License and Insurance
First and foremost, a good contractor will have a license and insurance. A license is proof of a contractor’s knowledge and credibility, and that he has the right industry experience and qualifications. A good contractor also has insurance to protect you against financial liabilities in case there are accidents on the job or if there are defects in the construction.
Specific Relevant Experience
There are lots of experienced contractors today, but you need someone with experience that is specifically relevant to the type of project you have in mind. For instance, if you’re the type of person who is meticulous about bathrooms, get someone who has a reputation for building excellent ones.

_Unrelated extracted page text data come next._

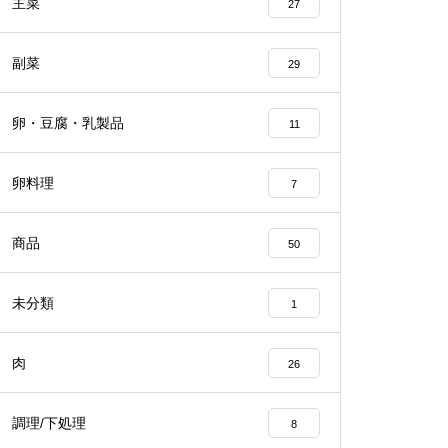
主菜
27
副菜
29
卵・豆腐・乳製品
11
卵料理
7
商品
50
未分類
1
肉
26
調理/下処理
8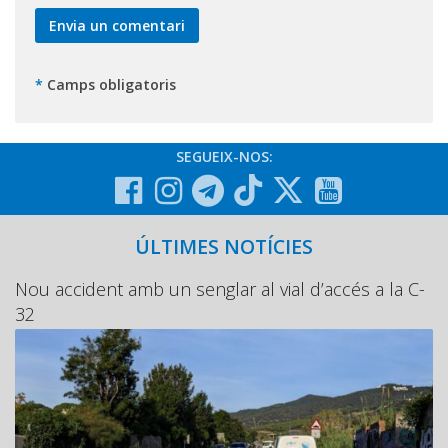
*
Camps obligatoris
SEGUEIX-NOS:
ÚLTIMES NOTÍCIES
Nou accident amb un senglar al vial d’accés a la C-
32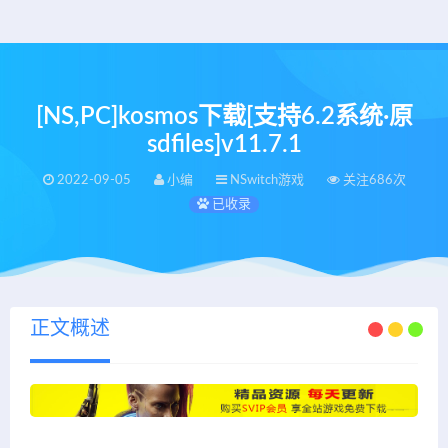
[NS,PC]kosmos下载[支持6.2系统·原
sdfiles]v11.7.1
2022-09-05
小编
NSwitch游戏
关注686次
已收录
正文概述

Certainly, you should also find someone who is open to your ideas and will gladly explain anything you may have trouble understanding. At the same time, they should give you professional recommendations with regard to affordability and functionality.
The contractor should be flexible enough to adjust to your reasonable preferences too. If, say, you only want the workers in your property from 8am to 4pm, there should be no issues with that. The idea is that you and the contractor are on the same page, or conflict can arise anytime.

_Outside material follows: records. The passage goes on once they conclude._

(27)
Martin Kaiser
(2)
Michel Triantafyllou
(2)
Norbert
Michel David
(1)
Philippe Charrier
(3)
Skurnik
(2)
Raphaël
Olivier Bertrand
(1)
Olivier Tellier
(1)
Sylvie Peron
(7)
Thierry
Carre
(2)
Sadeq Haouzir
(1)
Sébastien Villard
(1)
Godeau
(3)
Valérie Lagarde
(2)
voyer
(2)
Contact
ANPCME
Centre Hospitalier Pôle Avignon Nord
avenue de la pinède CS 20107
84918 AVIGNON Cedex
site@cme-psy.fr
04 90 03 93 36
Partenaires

Before hiring a contractor, ask for client references, talk to them, and pay their home a visit (with consent, of course). This is probably the best way of gauging the type of job that this professional is capable of. If you approach a contractor and he refuses to give references, that can only mean that he’s not confident about his work.
Detailed Written Contract
This document should cover all material and labor costs, including project start and end dates, and specifications. Having a contract is necessary for your own security. If, for example, your contractor promised on the contract that he would do something and he doesn’t do it, you can take him to court and do it.
Lastly, you need a contractor you can actually get along with. Building a home takes months, which means that’s how long you’ll be putting up with a contractor you don’t like. If you two can’t get along, that can even cause concerns for the project. Imagine disagreeing with your contractor on something and ending up yelling at each other. That can delay the progress of the project and even increase your labor costs. For your own project’s sake, choose someone who can be your friend.